§ **Collected data**:

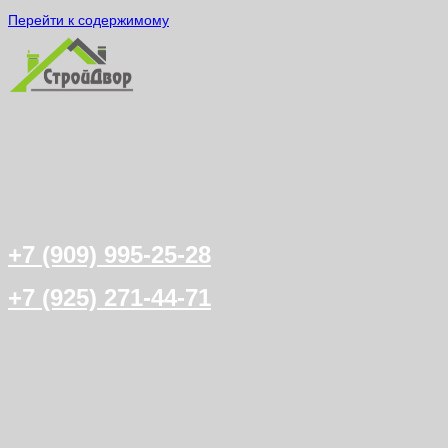
Перейти к содержимому
+7 (909) 995-25-28
+7 (925) 271-44-71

§ **Task goal**:
Skipping all pictures, set the listing down exactly as written.

§ **Response to the exercise**:
Перейти к содержимому
+7 (909) 995-25-28
+7 (925) 271-44-71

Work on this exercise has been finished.